*Brief*. Give back every line of the data, word for word.

Collected data:
┌──

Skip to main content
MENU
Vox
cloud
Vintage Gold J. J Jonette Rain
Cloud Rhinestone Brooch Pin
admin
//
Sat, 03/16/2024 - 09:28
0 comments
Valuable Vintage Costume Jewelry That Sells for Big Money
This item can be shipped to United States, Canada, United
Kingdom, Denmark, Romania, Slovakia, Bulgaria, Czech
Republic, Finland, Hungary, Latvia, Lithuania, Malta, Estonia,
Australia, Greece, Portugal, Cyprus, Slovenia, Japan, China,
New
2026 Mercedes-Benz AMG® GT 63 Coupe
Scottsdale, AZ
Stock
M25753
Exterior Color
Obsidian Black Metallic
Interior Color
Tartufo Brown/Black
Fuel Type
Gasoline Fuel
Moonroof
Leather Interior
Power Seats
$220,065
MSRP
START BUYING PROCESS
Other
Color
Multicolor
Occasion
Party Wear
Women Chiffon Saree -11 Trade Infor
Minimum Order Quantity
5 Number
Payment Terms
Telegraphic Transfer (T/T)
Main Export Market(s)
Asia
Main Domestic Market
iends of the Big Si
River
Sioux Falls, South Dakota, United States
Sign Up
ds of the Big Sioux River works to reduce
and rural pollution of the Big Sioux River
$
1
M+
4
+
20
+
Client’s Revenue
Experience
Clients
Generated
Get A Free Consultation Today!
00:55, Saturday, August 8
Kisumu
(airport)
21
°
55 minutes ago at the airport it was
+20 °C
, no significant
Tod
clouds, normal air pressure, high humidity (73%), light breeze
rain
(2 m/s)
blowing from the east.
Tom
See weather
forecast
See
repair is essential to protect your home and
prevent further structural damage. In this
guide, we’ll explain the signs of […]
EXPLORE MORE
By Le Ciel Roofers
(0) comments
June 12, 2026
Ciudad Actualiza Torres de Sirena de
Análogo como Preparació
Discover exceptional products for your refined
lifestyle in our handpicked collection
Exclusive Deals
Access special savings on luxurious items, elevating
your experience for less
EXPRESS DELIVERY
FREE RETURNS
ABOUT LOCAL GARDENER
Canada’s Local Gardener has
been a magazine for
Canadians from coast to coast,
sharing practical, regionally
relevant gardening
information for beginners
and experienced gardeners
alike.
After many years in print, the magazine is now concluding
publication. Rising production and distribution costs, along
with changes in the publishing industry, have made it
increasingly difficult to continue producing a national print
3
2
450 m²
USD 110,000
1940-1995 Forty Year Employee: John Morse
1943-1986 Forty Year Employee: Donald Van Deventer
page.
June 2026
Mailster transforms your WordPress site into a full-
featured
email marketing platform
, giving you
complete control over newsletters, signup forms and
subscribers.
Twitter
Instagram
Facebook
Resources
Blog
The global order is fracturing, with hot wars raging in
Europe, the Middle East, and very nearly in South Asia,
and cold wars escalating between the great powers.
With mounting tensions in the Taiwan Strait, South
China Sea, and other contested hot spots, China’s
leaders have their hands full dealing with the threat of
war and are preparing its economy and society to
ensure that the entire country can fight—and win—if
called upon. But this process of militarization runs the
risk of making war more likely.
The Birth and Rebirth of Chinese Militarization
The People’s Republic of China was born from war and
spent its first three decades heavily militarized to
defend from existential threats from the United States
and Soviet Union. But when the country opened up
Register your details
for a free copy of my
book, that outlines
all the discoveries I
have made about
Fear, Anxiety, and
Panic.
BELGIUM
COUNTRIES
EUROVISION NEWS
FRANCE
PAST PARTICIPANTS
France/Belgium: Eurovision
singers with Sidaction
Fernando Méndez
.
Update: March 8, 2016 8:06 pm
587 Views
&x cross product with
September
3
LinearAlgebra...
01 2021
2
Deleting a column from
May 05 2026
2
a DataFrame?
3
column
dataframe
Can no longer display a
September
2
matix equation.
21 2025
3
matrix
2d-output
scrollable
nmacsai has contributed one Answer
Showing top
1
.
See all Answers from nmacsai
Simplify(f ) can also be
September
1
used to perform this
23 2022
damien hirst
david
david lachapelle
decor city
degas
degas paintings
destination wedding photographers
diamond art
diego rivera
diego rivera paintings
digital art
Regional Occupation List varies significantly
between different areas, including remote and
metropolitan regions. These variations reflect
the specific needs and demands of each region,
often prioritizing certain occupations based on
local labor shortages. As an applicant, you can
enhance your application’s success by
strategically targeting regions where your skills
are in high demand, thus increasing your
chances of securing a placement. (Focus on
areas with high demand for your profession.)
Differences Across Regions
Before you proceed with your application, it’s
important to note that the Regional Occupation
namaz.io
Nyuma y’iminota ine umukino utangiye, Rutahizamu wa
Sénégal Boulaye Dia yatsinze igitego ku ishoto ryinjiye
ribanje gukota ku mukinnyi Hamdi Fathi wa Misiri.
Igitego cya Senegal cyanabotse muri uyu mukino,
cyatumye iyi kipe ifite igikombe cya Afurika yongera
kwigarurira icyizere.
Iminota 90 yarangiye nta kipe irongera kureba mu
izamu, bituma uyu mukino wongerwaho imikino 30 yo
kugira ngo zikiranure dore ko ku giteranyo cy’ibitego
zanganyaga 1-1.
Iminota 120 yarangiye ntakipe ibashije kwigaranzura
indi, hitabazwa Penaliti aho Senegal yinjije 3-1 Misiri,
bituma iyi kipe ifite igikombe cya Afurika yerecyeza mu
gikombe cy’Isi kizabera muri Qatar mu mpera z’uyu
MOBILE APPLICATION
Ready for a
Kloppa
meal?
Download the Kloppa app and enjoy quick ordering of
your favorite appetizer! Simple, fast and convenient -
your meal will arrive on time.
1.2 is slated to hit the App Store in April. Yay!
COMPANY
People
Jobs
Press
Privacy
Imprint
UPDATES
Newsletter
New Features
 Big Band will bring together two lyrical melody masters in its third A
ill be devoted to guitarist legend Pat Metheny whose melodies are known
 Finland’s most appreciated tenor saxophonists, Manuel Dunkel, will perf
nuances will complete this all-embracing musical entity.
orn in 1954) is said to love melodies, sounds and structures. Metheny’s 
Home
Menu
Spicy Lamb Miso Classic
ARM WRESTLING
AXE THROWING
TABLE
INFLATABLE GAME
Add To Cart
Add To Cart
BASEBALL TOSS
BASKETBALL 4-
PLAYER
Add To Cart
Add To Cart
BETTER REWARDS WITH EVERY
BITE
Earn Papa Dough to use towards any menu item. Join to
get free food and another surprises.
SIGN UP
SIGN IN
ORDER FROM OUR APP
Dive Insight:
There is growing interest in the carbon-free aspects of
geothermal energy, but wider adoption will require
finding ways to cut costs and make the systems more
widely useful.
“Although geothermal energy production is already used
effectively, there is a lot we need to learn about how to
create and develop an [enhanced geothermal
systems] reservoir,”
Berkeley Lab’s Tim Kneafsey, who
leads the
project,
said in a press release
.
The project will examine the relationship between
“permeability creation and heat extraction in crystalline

└──

*Answer area*.
Skip to main content
MENU
Vox
cloud
Vintage Gold J. J Jonette Rain
Cloud Rhinestone Brooch Pin
admin
//
Sat, 03/16/2024 - 09:28
0 comments
Valuable Vintage Costume Jewelry That Sells for Big Money
This item can be shipped to United States, Canada, United
Kingdom, Denmark, Romania, Slovakia, Bulgaria, Czech
Republic, Finland, Hungary, Latvia, Lithuania, Malta, Estonia,
Australia, Greece, Portugal, Cyprus, Slovenia, Japan, China,
New
2026 Mercedes-Benz AMG® GT 63 Coupe
Scottsdale, AZ
Stock
M25753
Exterior Color
Obsidian Black Metallic
Interior Color
Tartufo Brown/Black
Fuel Type
Gasoline Fuel
Moonroof
Leather Interior
Power Seats
$220,065
MSRP
START BUYING PROCESS
Other
Color
Multicolor
Occasion
Party Wear
Women Chiffon Saree -11 Trade Infor
Minimum Order Quantity
5 Number
Payment Terms
Telegraphic Transfer (T/T)
Main Export Market(s)
Asia
Main Domestic Market
iends of the Big Si
River
Sioux Falls, South Dakota, United States
Sign Up
ds of the Big Sioux River works to reduce
and rural pollution of the Big Sioux River
$
1
M+
4
+
20
+
Client’s Revenue
Experience
Clients
Generated
Get A Free Consultation Today!
00:55, Saturday, August 8
Kisumu
(airport)
21
°
55 minutes ago at the airport it was
+20 °C
, no significant
Tod
clouds, normal air pressure, high humidity (73%), light breeze
rain
(2 m/s)
blowing from the east.
Tom
See weather
forecast
See
repair is essential to protect your home and
prevent further structural damage. In this
guide, we’ll explain the signs of […]
EXPLORE MORE
By Le Ciel Roofers
(0) comments
June 12, 2026
Ciudad Actualiza Torres de Sirena de
Análogo como Preparació
Discover exceptional products for your refined
lifestyle in our handpicked collection
Exclusive Deals
Access special savings on luxurious items, elevating
your experience for less
EXPRESS DELIVERY
FREE RETURNS
ABOUT LOCAL GARDENER
Canada’s Local Gardener has
been a magazine for
Canadians from coast to coast,
sharing practical, regionally
relevant gardening
information for beginners
and experienced gardeners
alike.
After many years in print, the magazine is now concluding
publication. Rising production and distribution costs, along
with changes in the publishing industry, have made it
increasingly difficult to continue producing a national print
3
2
450 m²
USD 110,000
1940-1995 Forty Year Employee: John Morse
1943-1986 Forty Year Employee: Donald Van Deventer
page.
June 2026
Mailster transforms your WordPress site into a full-
featured
email marketing platform
, giving you
complete control over newsletters, signup forms and
subscribers.
Twitter
Instagram
Facebook
Resources
Blog
The global order is fracturing, with hot wars raging in
Europe, the Middle East, and very nearly in South Asia,
and cold wars escalating between the great powers.
With mounting tensions in the Taiwan Strait, South
China Sea, and other contested hot spots, China’s
leaders have their hands full dealing with the threat of
war and are preparing its economy and society to
ensure that the entire country can fight—and win—if
called upon. But this process of militarization runs the
risk of making war more likely.
The Birth and Rebirth of Chinese Militarization
The People’s Republic of China was born from war and
spent its first three decades heavily militarized to
defend from existential threats from the United States
and Soviet Union. But when the country opened up
Register your details
for a free copy of my
book, that outlines
all the discoveries I
have made about
Fear, Anxiety, and
Panic.
BELGIUM
COUNTRIES
EUROVISION NEWS
FRANCE
PAST PARTICIPANTS
France/Belgium: Eurovision
singers with Sidaction
Fernando Méndez
.
Update: March 8, 2016 8:06 pm
587 Views
&x cross product with
September
3
LinearAlgebra...
01 2021
2
Deleting a column from
May 05 2026
2
a DataFrame?
3
column
dataframe
Can no longer display a
September
2
matix equation.
21 2025
3
matrix
2d-output
scrollable
nmacsai has contributed one Answer
Showing top
1
.
See all Answers from nmacsai
Simplify(f ) can also be
September
1
used to perform this
23 2022
damien hirst
david
david lachapelle
decor city
degas
degas paintings
destination wedding photographers
diamond art
diego rivera
diego rivera paintings
digital art
Regional Occupation List varies significantly
between different areas, including remote and
metropolitan regions. These variations reflect
the specific needs and demands of each region,
often prioritizing certain occupations based on
local labor shortages. As an applicant, you can
enhance your application’s success by
strategically targeting regions where your skills
are in high demand, thus increasing your
chances of securing a placement. (Focus on
areas with high demand for your profession.)
Differences Across Regions
Before you proceed with your application, it’s
important to note that the Regional Occupation
namaz.io
Nyuma y’iminota ine umukino utangiye, Rutahizamu wa
Sénégal Boulaye Dia yatsinze igitego ku ishoto ryinjiye
ribanje gukota ku mukinnyi Hamdi Fathi wa Misiri.
Igitego cya Senegal cyanabotse muri uyu mukino,
cyatumye iyi kipe ifite igikombe cya Afurika yongera
kwigarurira icyizere.
Iminota 90 yarangiye nta kipe irongera kureba mu
izamu, bituma uyu mukino wongerwaho imikino 30 yo
kugira ngo zikiranure dore ko ku giteranyo cy’ibitego
zanganyaga 1-1.
Iminota 120 yarangiye ntakipe ibashije kwigaranzura
indi, hitabazwa Penaliti aho Senegal yinjije 3-1 Misiri,
bituma iyi kipe ifite igikombe cya Afurika yerecyeza mu
gikombe cy’Isi kizabera muri Qatar mu mpera z’uyu
MOBILE APPLICATION
Ready for a
Kloppa
meal?
Download the Kloppa app and enjoy quick ordering of
your favorite appetizer! Simple, fast and convenient -
your meal will arrive on time.
1.2 is slated to hit the App Store in April. Yay!
COMPANY
People
Jobs
Press
Privacy
Imprint
UPDATES
Newsletter
New Features
 Big Band will bring together two lyrical melody masters in its third A
ill be devoted to guitarist legend Pat Metheny whose melodies are known
 Finland’s most appreciated tenor saxophonists, Manuel Dunkel, will perf
nuances will complete this all-embracing musical entity.
orn in 1954) is said to love melodies, sounds and structures. Metheny’s 
Home
Menu
Spicy Lamb Miso Classic
ARM WRESTLING
AXE THROWING
TABLE
INFLATABLE GAME
Add To Cart
Add To Cart
BASEBALL TOSS
BASKETBALL 4-
PLAYER
Add To Cart
Add To Cart
BETTER REWARDS WITH EVERY
BITE
Earn Papa Dough to use towards any menu item. Join to
get free food and another surprises.
SIGN UP
SIGN IN
ORDER FROM OUR APP
Dive Insight:
There is growing interest in the carbon-free aspects of
geothermal energy, but wider adoption will require
finding ways to cut costs and make the systems more
widely useful.
“Although geothermal energy production is already used
effectively, there is a lot we need to learn about how to
create and develop an [enhanced geothermal
systems] reservoir,”
Berkeley Lab’s Tim Kneafsey, who
leads the
project,
said in a press release
.
The project will examine the relationship between
“permeability creation and heat extraction in crystalline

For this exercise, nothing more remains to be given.